Warned by the Clinton administration that delayed action would slow the checks, the House voted Wednesday night, 411 to 1, to pass a temporary spending bill authorizing expenditures only for veterans' benefits.
But Republican leaders never brought the bill to a vote in the Senate because they feared that it would be bogged down by amendments. Indeed, some Democrats said that they hoped the measure could be reshaped to provide funding to restart the entire government.
"If it comes up, it will be amended by lots of people," said Senate Majority Leader Bob Dole (R-Kan.).
Dole told colleagues, however, that he planned to bring the veterans' benefits measure up to the floor today.
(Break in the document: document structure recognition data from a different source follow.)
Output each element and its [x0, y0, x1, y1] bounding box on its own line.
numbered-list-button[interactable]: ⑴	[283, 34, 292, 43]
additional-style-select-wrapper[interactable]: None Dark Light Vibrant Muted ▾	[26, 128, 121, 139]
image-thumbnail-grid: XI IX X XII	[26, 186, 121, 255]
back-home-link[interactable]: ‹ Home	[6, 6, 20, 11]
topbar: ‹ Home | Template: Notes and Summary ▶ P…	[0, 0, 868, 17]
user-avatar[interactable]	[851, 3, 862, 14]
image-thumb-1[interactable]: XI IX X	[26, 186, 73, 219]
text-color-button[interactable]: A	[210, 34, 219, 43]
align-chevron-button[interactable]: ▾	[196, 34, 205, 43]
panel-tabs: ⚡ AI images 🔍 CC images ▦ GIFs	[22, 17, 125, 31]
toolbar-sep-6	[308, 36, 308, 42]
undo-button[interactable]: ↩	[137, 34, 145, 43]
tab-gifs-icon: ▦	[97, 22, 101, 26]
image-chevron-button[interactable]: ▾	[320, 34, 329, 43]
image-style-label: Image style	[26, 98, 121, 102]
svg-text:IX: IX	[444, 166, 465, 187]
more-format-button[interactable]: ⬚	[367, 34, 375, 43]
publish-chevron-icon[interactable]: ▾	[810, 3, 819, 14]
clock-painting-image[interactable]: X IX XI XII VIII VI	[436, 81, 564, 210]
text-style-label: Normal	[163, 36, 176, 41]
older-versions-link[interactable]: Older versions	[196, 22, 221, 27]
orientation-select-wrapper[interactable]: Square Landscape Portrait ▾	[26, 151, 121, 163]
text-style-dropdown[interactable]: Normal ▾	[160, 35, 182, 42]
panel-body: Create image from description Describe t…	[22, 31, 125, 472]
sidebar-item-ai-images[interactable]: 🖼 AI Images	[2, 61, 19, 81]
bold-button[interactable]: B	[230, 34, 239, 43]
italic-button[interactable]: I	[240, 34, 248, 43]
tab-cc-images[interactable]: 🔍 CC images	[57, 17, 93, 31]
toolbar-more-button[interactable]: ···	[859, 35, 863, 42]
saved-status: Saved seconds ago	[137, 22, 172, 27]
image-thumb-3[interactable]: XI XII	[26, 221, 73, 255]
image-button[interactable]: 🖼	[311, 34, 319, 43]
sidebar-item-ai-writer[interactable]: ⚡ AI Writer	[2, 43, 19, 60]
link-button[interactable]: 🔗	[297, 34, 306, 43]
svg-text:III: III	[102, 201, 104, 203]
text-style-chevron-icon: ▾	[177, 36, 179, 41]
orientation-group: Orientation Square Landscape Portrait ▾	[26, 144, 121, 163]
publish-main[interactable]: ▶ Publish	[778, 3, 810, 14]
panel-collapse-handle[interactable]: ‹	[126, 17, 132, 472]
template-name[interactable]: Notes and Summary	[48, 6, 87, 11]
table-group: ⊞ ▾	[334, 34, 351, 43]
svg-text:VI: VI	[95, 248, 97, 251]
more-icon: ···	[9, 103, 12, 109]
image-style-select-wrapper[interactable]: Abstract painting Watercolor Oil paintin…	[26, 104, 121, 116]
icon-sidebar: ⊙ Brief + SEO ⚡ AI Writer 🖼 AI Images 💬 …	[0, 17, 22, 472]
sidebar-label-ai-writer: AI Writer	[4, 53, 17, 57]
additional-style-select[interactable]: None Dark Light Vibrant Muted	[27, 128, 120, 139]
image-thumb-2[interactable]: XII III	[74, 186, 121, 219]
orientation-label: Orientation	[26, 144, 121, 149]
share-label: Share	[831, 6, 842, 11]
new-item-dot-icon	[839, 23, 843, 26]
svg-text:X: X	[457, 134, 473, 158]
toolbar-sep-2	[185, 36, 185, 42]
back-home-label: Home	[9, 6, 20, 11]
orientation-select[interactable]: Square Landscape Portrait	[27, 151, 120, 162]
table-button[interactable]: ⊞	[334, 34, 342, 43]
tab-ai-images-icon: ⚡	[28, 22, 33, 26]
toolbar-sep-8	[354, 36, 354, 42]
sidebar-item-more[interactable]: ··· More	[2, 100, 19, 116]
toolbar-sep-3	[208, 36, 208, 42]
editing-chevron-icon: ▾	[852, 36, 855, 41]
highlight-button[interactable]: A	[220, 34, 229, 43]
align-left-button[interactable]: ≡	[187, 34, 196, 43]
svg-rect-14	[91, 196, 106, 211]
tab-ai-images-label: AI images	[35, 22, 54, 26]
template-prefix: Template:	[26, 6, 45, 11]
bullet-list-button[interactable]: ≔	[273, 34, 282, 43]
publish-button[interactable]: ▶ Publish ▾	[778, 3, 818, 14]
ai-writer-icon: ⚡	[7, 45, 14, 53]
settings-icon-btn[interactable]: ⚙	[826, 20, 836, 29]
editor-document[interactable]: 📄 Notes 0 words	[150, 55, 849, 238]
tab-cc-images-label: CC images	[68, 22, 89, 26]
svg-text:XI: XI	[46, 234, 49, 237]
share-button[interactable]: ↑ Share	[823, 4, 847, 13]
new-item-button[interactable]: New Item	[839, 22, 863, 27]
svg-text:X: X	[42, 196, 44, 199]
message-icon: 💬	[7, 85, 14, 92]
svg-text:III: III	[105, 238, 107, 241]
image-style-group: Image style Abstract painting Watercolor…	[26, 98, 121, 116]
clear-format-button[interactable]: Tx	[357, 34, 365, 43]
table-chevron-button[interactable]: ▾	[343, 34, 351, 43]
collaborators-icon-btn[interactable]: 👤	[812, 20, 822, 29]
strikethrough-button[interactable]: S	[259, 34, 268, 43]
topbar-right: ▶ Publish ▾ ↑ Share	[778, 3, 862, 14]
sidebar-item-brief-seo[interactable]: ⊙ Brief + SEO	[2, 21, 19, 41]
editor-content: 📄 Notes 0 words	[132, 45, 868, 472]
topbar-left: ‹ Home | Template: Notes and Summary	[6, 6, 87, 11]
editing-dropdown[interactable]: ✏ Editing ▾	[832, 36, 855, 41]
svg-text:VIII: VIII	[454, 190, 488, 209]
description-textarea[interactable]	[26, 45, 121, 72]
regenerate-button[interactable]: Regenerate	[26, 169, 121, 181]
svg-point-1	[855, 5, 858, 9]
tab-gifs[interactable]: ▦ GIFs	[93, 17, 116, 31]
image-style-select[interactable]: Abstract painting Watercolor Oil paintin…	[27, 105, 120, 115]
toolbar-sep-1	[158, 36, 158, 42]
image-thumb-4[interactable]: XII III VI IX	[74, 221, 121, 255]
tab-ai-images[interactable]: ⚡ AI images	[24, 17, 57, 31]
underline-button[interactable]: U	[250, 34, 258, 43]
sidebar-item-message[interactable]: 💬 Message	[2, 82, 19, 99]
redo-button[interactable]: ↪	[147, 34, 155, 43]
Another day's delay in passing a temporary spending measure would also slow checks from the Department of Health and Human Services to recipients of the Aid for Families With Dependent Children program. The program is scheduled to spend about $1 billion in January for 4.7 million families, including 9 million children.
In efforts to end the budget standoff, administration officials and Republican leaders met for much of Thursday to try to arrange for a meeting today that would include Clinton. Huddling behind closed doors, negotiators pored over rival budget plans and sought to establish a schedule of meetings in the coming days.
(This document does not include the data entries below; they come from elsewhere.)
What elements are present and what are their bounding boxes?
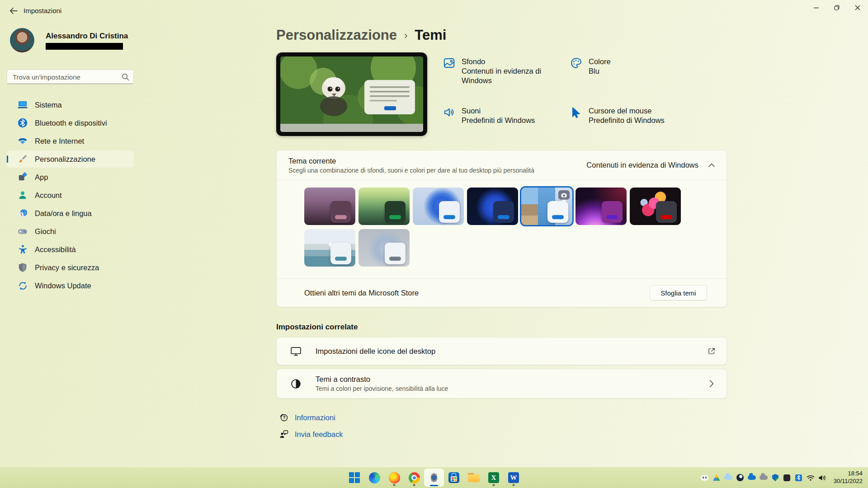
sidebar-item-privacy[interactable]: Privacy e sicurezza [7, 259, 134, 276]
sidebar-item-data-ora[interactable]: Data/ora e lingua [7, 205, 134, 222]
feedback-link[interactable]: Invia feedback [276, 430, 727, 439]
edge-icon [369, 472, 380, 483]
chevron-up-icon [708, 163, 715, 167]
current-theme-expander[interactable]: Tema corrente Scegli una combinazione di… [277, 150, 726, 180]
tray-time: 18:54 [834, 470, 863, 478]
chrome-icon [409, 472, 420, 483]
browse-themes-button[interactable]: Sfoglia temi [650, 285, 707, 300]
minimize-button[interactable] [806, 0, 826, 15]
desktop-icon [290, 345, 302, 357]
breadcrumb-parent[interactable]: Personalizzazione [276, 27, 397, 43]
sidebar-item-personalizzazione[interactable]: Personalizzazione [7, 150, 134, 168]
contrast-icon [290, 378, 302, 390]
account-icon [17, 189, 28, 201]
network-icon [17, 135, 28, 147]
theme-tiles [277, 180, 726, 279]
steam-icon[interactable] [736, 474, 744, 482]
theme-tile-sunset-lake[interactable] [304, 188, 355, 225]
close-button[interactable] [847, 0, 868, 15]
theme-tile-bloom-gray[interactable] [359, 229, 410, 267]
accessibility-icon [17, 244, 28, 255]
quick-info-cursor: Cursore del mousePredefinito di Windows [570, 106, 697, 136]
windows-logo-icon [349, 472, 360, 483]
onedrive-icon[interactable] [748, 474, 756, 482]
theme-tile-calm-lake[interactable] [304, 229, 355, 267]
wifi-icon[interactable] [807, 474, 815, 482]
taskbar-microsoft-store[interactable] [444, 469, 464, 487]
mouse-cursor-icon [570, 106, 582, 118]
current-theme-value: Contenuti in evidenza di Windows [586, 161, 698, 169]
taskbar-file-explorer[interactable] [464, 469, 484, 487]
theme-tile-purple-glow[interactable] [576, 188, 627, 225]
quick-info-color: ColoreBlu [570, 57, 697, 97]
wallpaper-preview [280, 56, 423, 132]
personalization-icon [17, 153, 28, 165]
system-icon [17, 99, 28, 111]
sidebar-nav: Sistema Bluetooth e dispositivi Rete e I… [7, 96, 134, 295]
cloud-icon[interactable] [724, 474, 732, 482]
theme-tile-spotlight-selected[interactable] [521, 188, 572, 225]
breadcrumb: Personalizzazione › Temi [276, 27, 727, 47]
gaming-icon [17, 225, 28, 237]
color-icon [570, 57, 582, 69]
taskbar-chrome[interactable] [404, 469, 424, 487]
volume-icon[interactable] [818, 474, 826, 482]
discord-icon[interactable] [701, 474, 709, 482]
theme-tile-forest[interactable] [359, 188, 410, 225]
footer-links: ? Informazioni Invia feedback [276, 413, 727, 439]
file-explorer-icon [468, 473, 480, 482]
theme-tile-bloom-light[interactable] [413, 188, 464, 225]
excel-icon: X [488, 472, 499, 483]
sidebar-item-bluetooth[interactable]: Bluetooth e dispositivi [7, 114, 134, 131]
desktop-icons-settings-row[interactable]: Impostazioni delle icone del desktop [276, 337, 727, 365]
current-theme-card: Tema corrente Scegli una combinazione di… [276, 150, 727, 307]
sync-icon[interactable] [760, 474, 768, 482]
theme-tile-bloom-dark[interactable] [467, 188, 518, 225]
sidebar-item-windows-update[interactable]: Windows Update [7, 277, 134, 294]
windows-security-icon[interactable] [771, 474, 779, 482]
quick-info-grid: SfondoContenuti in evidenza di Windows C… [443, 57, 697, 136]
titlebar: Impostazioni [0, 0, 868, 21]
sidebar-item-app[interactable]: App [7, 169, 134, 186]
taskbar-firefox[interactable] [384, 469, 404, 487]
tray-date: 30/11/2022 [834, 478, 863, 485]
contrast-themes-row[interactable]: Temi a contrasto Temi a colori per ipovi… [276, 369, 727, 399]
theme-preview-monitor [276, 52, 427, 136]
tray-bluetooth-icon[interactable] [795, 474, 803, 482]
user-profile: Alessandro Di Cristina [7, 24, 134, 60]
sidebar-item-giochi[interactable]: Giochi [7, 223, 134, 240]
apps-icon [17, 171, 28, 183]
windows-update-icon [17, 280, 28, 291]
user-name: Alessandro Di Cristina [46, 32, 128, 41]
avatar[interactable] [10, 28, 34, 52]
start-button[interactable] [344, 469, 364, 487]
taskbar-word[interactable]: W [504, 469, 524, 487]
dark-app-icon[interactable] [783, 474, 791, 482]
page-title: Temi [415, 27, 446, 43]
search-input[interactable] [7, 70, 133, 84]
settings-window: Impostazioni Alessandro Di Cristina Sist… [0, 0, 868, 488]
sidebar-item-rete[interactable]: Rete e Internet [7, 132, 134, 150]
firefox-icon [389, 472, 400, 483]
restore-icon [834, 5, 840, 10]
theme-tile-dark-floral[interactable] [630, 188, 681, 225]
taskbar-clock[interactable]: 18:54 30/11/2022 [834, 470, 865, 485]
maximize-button[interactable] [826, 0, 847, 15]
google-drive-icon[interactable] [712, 474, 721, 482]
settings-gear-icon [428, 472, 440, 483]
main-content: Personalizzazione › Temi [276, 21, 727, 467]
sidebar: Alessandro Di Cristina Sistema Bluetooth… [0, 21, 136, 467]
taskbar-settings-active[interactable] [424, 469, 444, 487]
back-button[interactable] [6, 5, 21, 17]
about-link[interactable]: ? Informazioni [276, 413, 727, 422]
quick-info-background: SfondoContenuti in evidenza di Windows [443, 57, 570, 97]
sidebar-item-accessibilita[interactable]: Accessibilità [7, 241, 134, 258]
background-icon [443, 57, 455, 69]
taskbar-excel[interactable]: X [484, 469, 504, 487]
related-settings-title: Impostazioni correlate [276, 323, 727, 332]
sounds-icon [443, 106, 455, 118]
sidebar-item-sistema[interactable]: Sistema [7, 96, 134, 113]
taskbar-edge[interactable] [364, 469, 384, 487]
privacy-icon [17, 262, 28, 273]
sidebar-item-account[interactable]: Account [7, 187, 134, 204]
While they did not appear to resolve major differences on tax cuts and spending curbs for health care, the negotiators described the mood as constructive.
White House Chief of Staff Leon E. Panetta, during an afternoon break from the meetings, said that he was "feeling better."
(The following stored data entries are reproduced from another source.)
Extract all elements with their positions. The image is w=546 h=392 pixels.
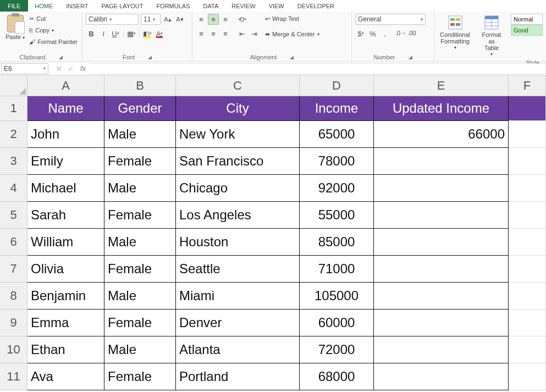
- increase-font-icon[interactable]: A▴: [163, 14, 173, 24]
- alignment-dialog-launcher[interactable]: ◢: [290, 54, 294, 60]
- cell[interactable]: Male: [104, 336, 176, 363]
- cell[interactable]: 55000: [300, 202, 374, 229]
- cell[interactable]: Male: [104, 121, 176, 148]
- cell[interactable]: Denver: [176, 310, 300, 336]
- font-name-combo[interactable]: Calibri▾: [86, 14, 139, 25]
- cell[interactable]: [374, 256, 509, 283]
- align-middle-button[interactable]: ≡: [208, 14, 219, 25]
- col-header-C[interactable]: C: [176, 75, 300, 96]
- cell[interactable]: Michael: [27, 175, 104, 202]
- cell[interactable]: Ethan: [27, 336, 104, 363]
- table-header-cell[interactable]: Name: [27, 96, 104, 121]
- col-header-B[interactable]: B: [104, 75, 176, 96]
- cell[interactable]: Emma: [27, 310, 104, 336]
- copy-button[interactable]: ⎘Copy ▾: [29, 25, 78, 35]
- row-header[interactable]: 4: [0, 175, 27, 202]
- accounting-format-button[interactable]: $▾: [355, 28, 366, 39]
- cell[interactable]: New York: [176, 121, 300, 148]
- align-left-button[interactable]: ≡: [196, 28, 207, 39]
- cell[interactable]: Olivia: [27, 256, 104, 283]
- row-header[interactable]: 6: [0, 229, 27, 256]
- cell[interactable]: 66000: [374, 121, 509, 148]
- insert-function-button[interactable]: fx: [77, 64, 89, 73]
- decrease-indent-button[interactable]: ⇤: [236, 28, 247, 39]
- cell[interactable]: 65000: [300, 121, 374, 148]
- table-header-cell[interactable]: City: [176, 96, 300, 121]
- cell[interactable]: 72000: [300, 336, 374, 363]
- row-header[interactable]: 5: [0, 202, 27, 229]
- cell[interactable]: [509, 148, 546, 175]
- col-header-A[interactable]: A: [27, 75, 104, 96]
- cell[interactable]: [374, 336, 509, 363]
- formula-cancel-button[interactable]: ✕: [53, 64, 65, 73]
- align-right-button[interactable]: ≡: [220, 28, 231, 39]
- format-painter-button[interactable]: 🖌Format Painter: [29, 37, 78, 47]
- cell[interactable]: 78000: [300, 148, 374, 175]
- cell[interactable]: 71000: [300, 256, 374, 283]
- cell[interactable]: Ava: [27, 363, 104, 390]
- number-format-combo[interactable]: General▾: [355, 14, 426, 25]
- paste-button[interactable]: Paste ▾: [3, 14, 27, 42]
- cell[interactable]: Benjamin: [27, 283, 104, 310]
- tab-home[interactable]: HOME: [28, 0, 59, 12]
- row-header[interactable]: 2: [0, 121, 27, 148]
- row-header[interactable]: 8: [0, 283, 27, 310]
- cell[interactable]: 60000: [300, 310, 374, 336]
- cut-button[interactable]: ✂Cut: [29, 14, 78, 24]
- row-header[interactable]: 10: [0, 336, 27, 363]
- cell[interactable]: [374, 148, 509, 175]
- tab-developer[interactable]: DEVELOPER: [291, 0, 341, 12]
- cell[interactable]: Female: [104, 202, 176, 229]
- cell[interactable]: 85000: [300, 229, 374, 256]
- select-all-corner[interactable]: [0, 75, 27, 96]
- cell[interactable]: Female: [104, 148, 176, 175]
- col-header-D[interactable]: D: [300, 75, 374, 96]
- cell[interactable]: Male: [104, 283, 176, 310]
- merge-center-button[interactable]: ⬌Merge & Center ▾: [265, 29, 319, 39]
- tab-insert[interactable]: INSERT: [59, 0, 95, 12]
- fill-color-button[interactable]: ◧▾: [142, 28, 153, 39]
- cell[interactable]: [509, 175, 546, 202]
- cell[interactable]: Houston: [176, 229, 300, 256]
- cell[interactable]: Seattle: [176, 256, 300, 283]
- clipboard-dialog-launcher[interactable]: ◢: [59, 54, 63, 60]
- cell[interactable]: San Francisco: [176, 148, 300, 175]
- tab-file[interactable]: FILE: [0, 0, 28, 12]
- cell[interactable]: [509, 121, 546, 148]
- bold-button[interactable]: B: [86, 28, 97, 39]
- cell[interactable]: 92000: [300, 175, 374, 202]
- cell[interactable]: [509, 336, 546, 363]
- tab-data[interactable]: DATA: [197, 0, 225, 12]
- cell[interactable]: [374, 202, 509, 229]
- font-dialog-launcher[interactable]: ◢: [148, 54, 152, 60]
- tab-formulas[interactable]: FORMULAS: [150, 0, 196, 12]
- align-bottom-button[interactable]: ≡: [220, 14, 231, 25]
- cell[interactable]: Chicago: [176, 175, 300, 202]
- cell[interactable]: [374, 310, 509, 336]
- comma-format-button[interactable]: ,: [379, 28, 390, 39]
- italic-button[interactable]: I: [98, 28, 109, 39]
- cell[interactable]: Atlanta: [176, 336, 300, 363]
- cell[interactable]: 68000: [300, 363, 374, 390]
- cell[interactable]: [374, 363, 509, 390]
- align-center-button[interactable]: ≡: [208, 28, 219, 39]
- font-size-combo[interactable]: 11▾: [141, 14, 161, 25]
- decrease-decimal-button[interactable]: .00: [407, 28, 417, 38]
- percent-format-button[interactable]: %: [367, 28, 378, 39]
- row-header[interactable]: 7: [0, 256, 27, 283]
- tab-view[interactable]: VIEW: [262, 0, 291, 12]
- formula-input[interactable]: [89, 63, 546, 74]
- cell[interactable]: [509, 96, 546, 121]
- cell[interactable]: Portland: [176, 363, 300, 390]
- increase-decimal-button[interactable]: .0→: [396, 28, 406, 38]
- table-header-cell[interactable]: Income: [300, 96, 374, 121]
- table-header-cell[interactable]: Updated Income: [374, 96, 509, 121]
- format-as-table-button[interactable]: Format as Table▾: [477, 14, 506, 58]
- underline-button[interactable]: U▾: [110, 28, 121, 39]
- cell[interactable]: Los Angeles: [176, 202, 300, 229]
- cell[interactable]: Miami: [176, 283, 300, 310]
- cell[interactable]: Female: [104, 310, 176, 336]
- increase-indent-button[interactable]: ⇥: [249, 28, 260, 39]
- tab-page-layout[interactable]: PAGE LAYOUT: [95, 0, 150, 12]
- font-color-button[interactable]: A▾: [154, 28, 165, 39]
Later, Republican and Democratic officials released a terse statement: "We met through the afternoon. The meetings were constructive. . . . We plan to meet again tomorrow [Friday] at the White House."
Much of Thursday's discussion centered on the growing menu of options that lawmakers are considering to resolve the dispute.
A new, bipartisan Senate plan features curbs and cuts in domestic spending that are greater than those proposed by Clinton but less than those proposed by congressional Republicans. The plan, authored by Sens. John H. Chafee (R-R.I.) and John B. Breaux (D-La.), also would cut back cost-of-living allowances more than either Republicans or the White House have suggested.
"The public is saying: 'Enough is enough'--and we're saying the same thing," Breaux told reporters. He said that at least 18 members of the Senate are sympathetic to the bipartisan plan.
But the spirit of the day was not all bipartisan. House Republicans, stung by recent White House descriptions of them as "extremists," said that they are prepared to keep the government shut down for a long time unless Clinton offers a budget that they believe reaches balance by 2002.
"We think it's time for the president to understand that dillying and dallying--rather than getting serious about the work--has consequences," said House Majority Leader Dick Armey (R-Texas).
On the other side, Senate Minority Leader Tom Daschle (D-S.D.) said that unless Congress approves plans to end the shutdown in the next day or two, "I don't foresee any continued negotiations on the budget, at least in the foreseeable future."
"The petulance we saw the last couple of days is unacceptable," he said.